Na pobliskiej łące tuż obok kościoła panowała zupełnie inna atmosfera — pełna radości, śmiechu i dziecięcego entuzjazmu. Warsztaty budowy latawców przyciągnęły najmłodszych, którzy z niecierpliwością oczekiwali na moment startu. W ruch poszły sznurki, patyczki, kolorowe folie i tkaniny.
Gdy przyszła pora na próby lotów, nie zabrakło emocji. Niektóre konstrukcje szybowały wysoko, inne ledwie unosiły się nad trawą, ale każdy z uczestników miał powód do dumy — wszystkie latawce wzbiły się w powietrze.
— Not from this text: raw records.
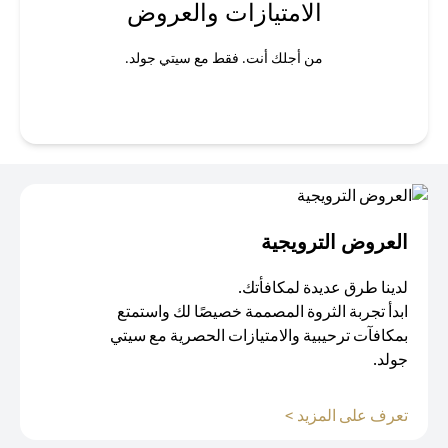
الامتيازات والعروض
من أجلك أنت. فقط مع سيتي جولد.
العروض الترويجية
لدينا طرق عديدة لمكافأتك.
ابدأ تجربة الثروة المصممة خصيصًا لك واستمتع
بمكافآت ترحيبية والامتيازات الحصرية مع سيتي
جولد.
opens in a new tab
تعرف على المزيد >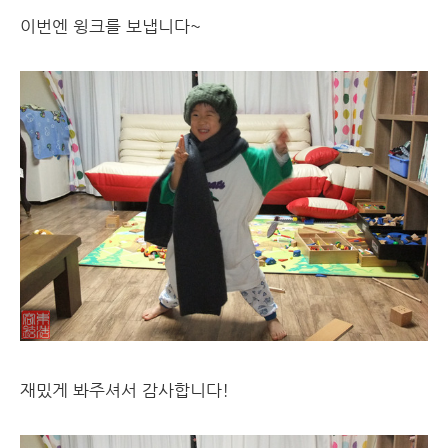
이번엔 윙크를 보냅니다~
재밌게 봐주셔서 감사합니다!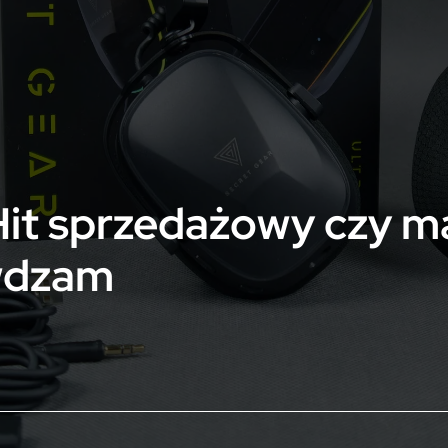
Hit sprzedażowy czy 
wdzam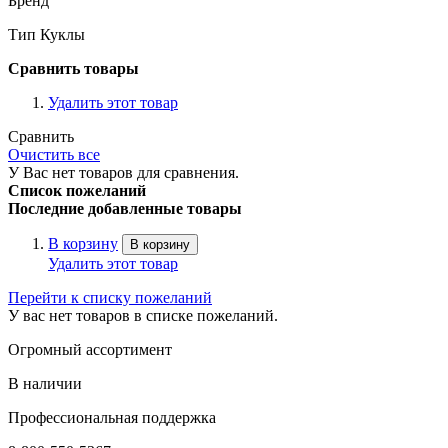
Бренд
Тип Куклы
Сравнить товары
Удалить этот товар
Сравнить
Очистить все
У Вас нет товаров для сравнения.
Список пожеланий
Последние добавленные товары
В корзину
В корзину
Удалить этот товар
Перейти к списку пожеланий
У вас нет товаров в списке пожеланий.
Огромный ассортимент
В наличии
Профессиональная поддержка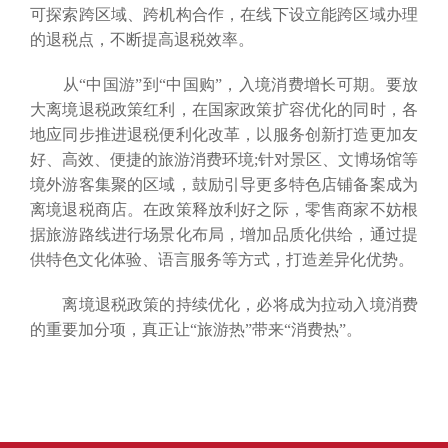
可探索跨区域、跨机构合作，在线下设立能跨区域办理
的退税点，不断提高退税效率。
从“中国游”到“中国购”，入境消费增长可期。要放
大离境退税政策红利，在国家政策扩容优化的同时，各
地应同步推进退税便利化改革，以服务创新打造更加友
好、高效、便捷的旅游消费环境;针对景区、文博场馆等
境外游客集聚的区域，鼓励引导更多特色店铺备案成为
离境退税商店。在政策释放利好之际，零售商家不妨根
据旅游路线进行场景化布局，增加品质化供给，通过提
供特色文化体验、语言服务等方式，打造差异化优势。
离境退税政策的持续优化，必将成为拉动入境消费
的重要加分项，真正让“旅游热”带来“消费热”。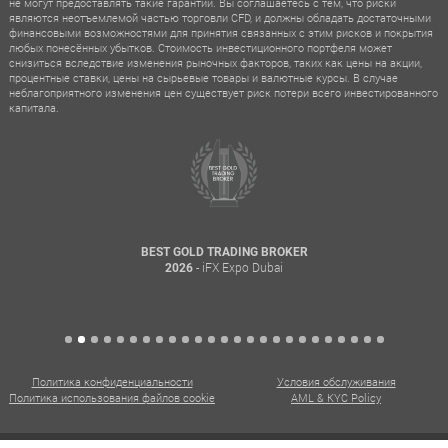
не могут предоставлять такие гарантии. Вы соглашаетесь с тем, что риски
являются неотъемлемой частью торговли CFD, и должны обладать достаточными
финансовыми возможностями для принятия связанных с этим рисков и покрытия
любых понесённых убытков. Стоимость инвестиционного портфеля может
снизиться вследствие изменения рыночных факторов, таких как цены на акции,
процентные ставки, цены на сырьевые товары и валютные курсы. В случае
неблагоприятного изменения цен существует риск потери всего инвестированного
капитала.
BEST GOLD TRADING BROKER
- iFX Expo Dubai
2026
Политика конфиденциальности
Условия обслуживания
Политика использования файлов cookie
AML & KYC Policy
Nieco dalej, w strefie balonowej, wzrok przyciągały ogromne kopuły rozkładanych powoli balonów. Montaż kosza i napełnianie powłoki gorącym powietrzem oglądano z zachwytem. Loty na uwięzi cieszyły się niesłabnącą popularnością — kolejka pasażerów rosła z każdą minutą. Swoje pięć minut mieli też piloci szybowców, którzy nie tylko pozwalali zobaczyć maszynę z bliska, ale z pasją opowiadali o tajnikach latania bez silnika.
Na festynie nie mogło zabraknąć elementów, które dodają wydarzeniom lokalnego kolorytu. Gospodynie z Binarowej częstowały gości legendarną już kapustą i kiełbasą prosto z ogniska. Były też motoparalotnie, pokaz gołębi i lotniczy symulator. Dzięki temu każdy — niezależnie od wieku i zainteresowań — mógł znaleźć coś dla siebie.
Za organizacją Binarowa Air Show 2025 stała parafia pod wezwaniem św. Michała Archanioła, a przede wszystkim ks. Bogusław Jurczak, który z zaangażowaniem dopiął wszystko na ostatni guzik. Dzięki niemu i setkom zaangażowanych mieszkańców powstała impreza, która z powodzeniem łączyła edukację, rozrywkę i wspólnotowy duch. To nie był zwykły piknik — to była lekcja historii, inżynierii i przyjaźni z niebem.
Wśród licznych atrakcji i emocji związanych z pokazami, warto wspomnieć o kimś, kto uchwycił to wydarzenie z wyjątkowej perspektywy. Całe Binarowa Air Show 2025 zostało udokumentowane przez Piotra Szczerbę — zaprzyjaźnionego z nami motoparalotniarza, który unosił się nad terenem imprezy, fotografując wydarzenie i z ziemi, i z powietrza.
Jego zdjęcia to prawdziwa uczta dla oka. Na pierwszym planie wielu ujęć pojawia się majestatyczny balon, który jak magnes przyciągał wzrok uczestników i z którym wiązała się jedna z największych atrakcji – możliwość krótkiego, ale zapierającego dech w piersiach lotu w wiklinowym koszu.